Monster, Machine, Human, Brother

This Monstrous Thing, by Mackenzi Lee, (Katherine Tegen Books, HarperCollins), 384 pages, release date 22 September, 2015

This Monstrous Thing is a steampunk retelling of the creation of Mary Shelley’s Frankenstein. Set in the eighteen-teens, it depicts a Europe in which prosthetic limbs and organs have been invented, but making and using them is seen as usurping God’s role as creator. The public consensus is that anyone making or making use of these artificial body parts is no longer human.

Alasdair Finch is one of the “Shadow Boys”: the engineers building and maintaining these prosthetics. He is, in fact, something of a prodigy and has secretly brought his brother Oliver back to life after Oliver’s death falling from Geneva’s great clocktower. Alasdair’s partner in this work is none other than Mary Shelley, who lives with the already married Percy Bysshe Shelley and his friend Lord Byron in a Geneva mansion.

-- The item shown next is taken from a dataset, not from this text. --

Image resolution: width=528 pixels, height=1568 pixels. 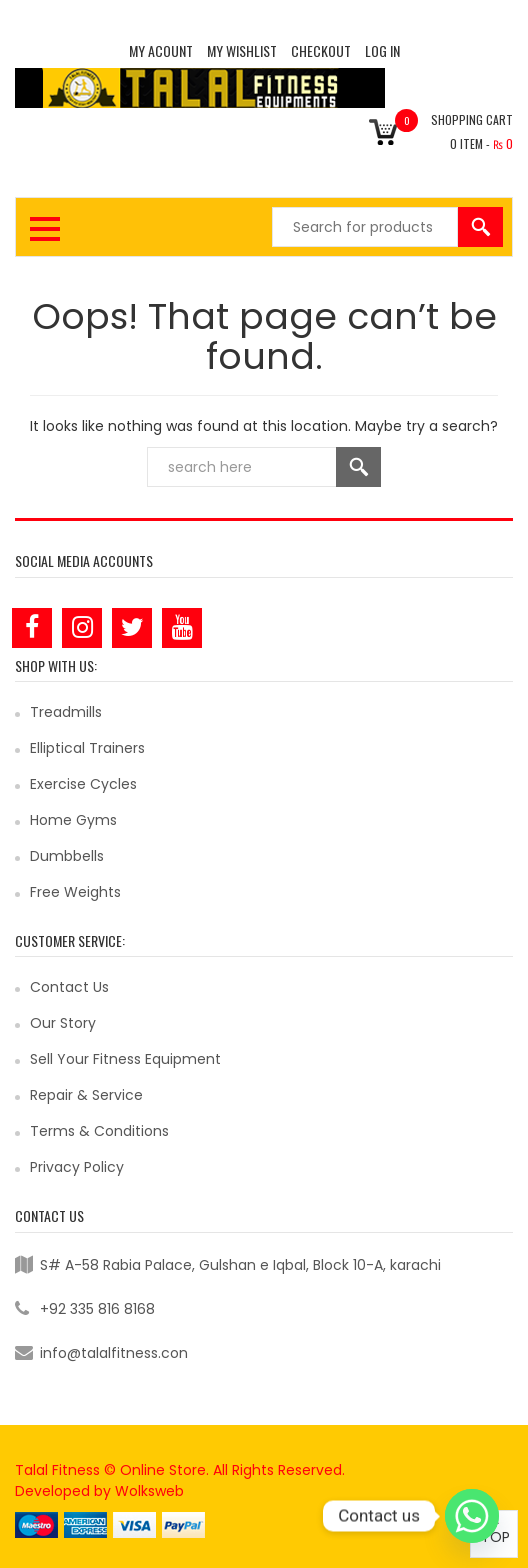 I want to click on Our Story, so click(x=63, y=1023).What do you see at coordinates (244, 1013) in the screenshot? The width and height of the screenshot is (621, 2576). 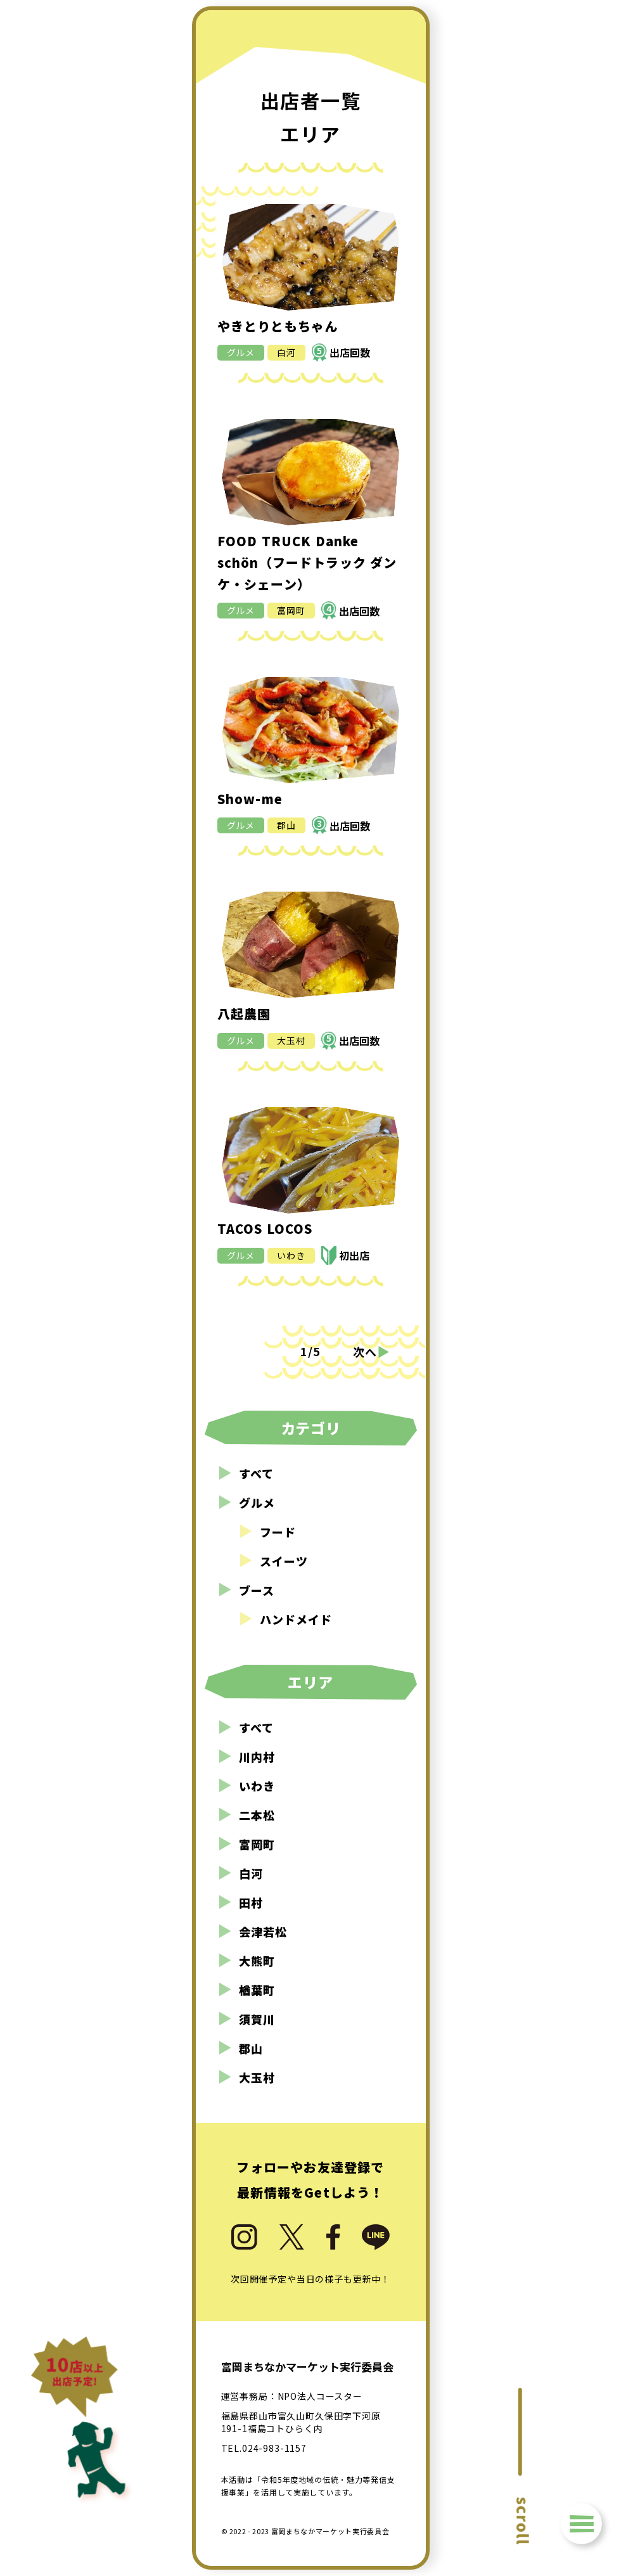 I see `八起農園` at bounding box center [244, 1013].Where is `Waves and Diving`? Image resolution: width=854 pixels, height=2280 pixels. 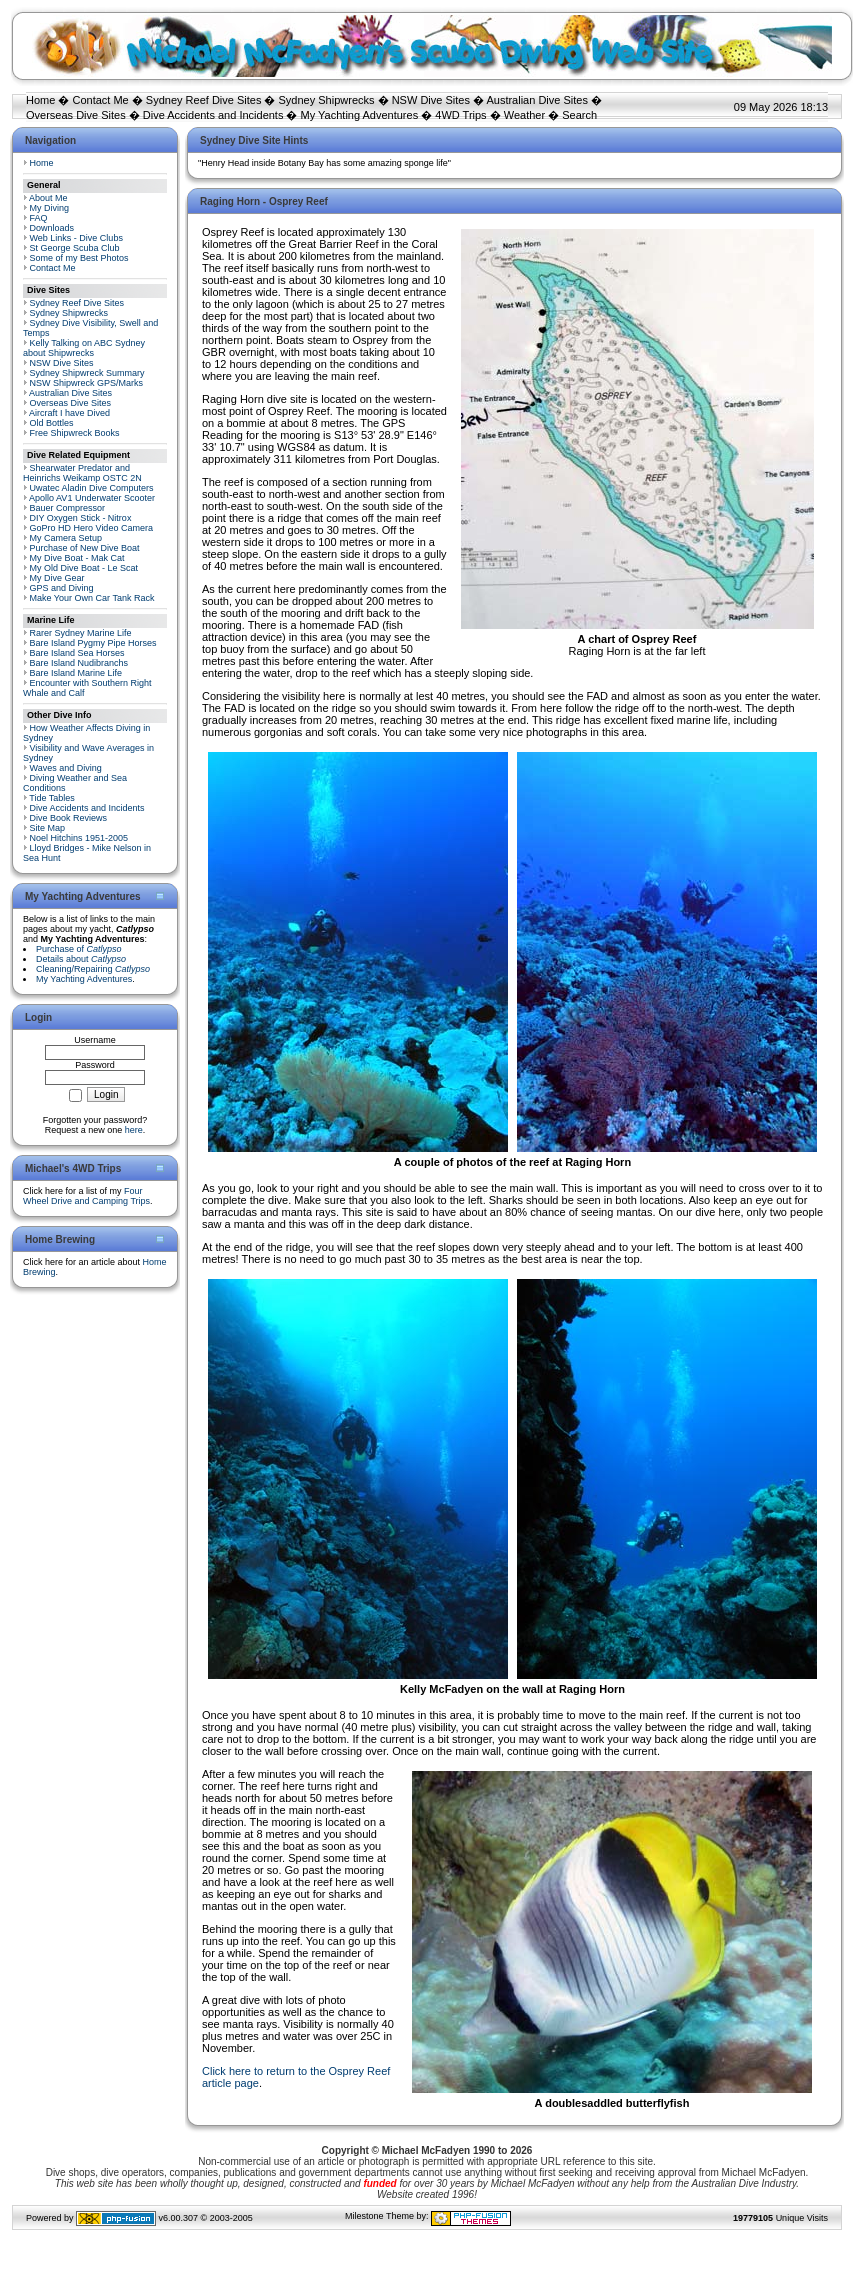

Like the book that inspired it, This Monstrous Thing confronts readers with the question of what it means to be human—and also with questions of social stratification, prejudice, opportunity, learning, and violence. In some ways these questions resonate particularly well in this setting, since modern-day readers are accustomed to prosthetics. What the book’s society finds abnormal and threatening is commonplace for us.

Like Shelley, Lee has a knack for creating complex characters, neither wholly good nor wholly bad. Their actions are driven by ambition and fear, as well as by love. Alasdair’s reanimating of his brother may be a great humanitarian undertaking or a hideously selfish project. Mary Shelley uses the brothers as a way of recapturing her pre-Shelley youthful boldness and isn’t completely honest with them about her own identity and actions. The reanimated Oliver is beastly, with little of his human self remaining; he may present a treat to the lives and safety of others as long as he lives.

Ostensibly, This Monstrous Thing is a young adult novel, aimed at middle and high school readers, but its richness and prose style make it rewarding reading for adults as well—particularly adult familiar with Shelley’s Frankenstein.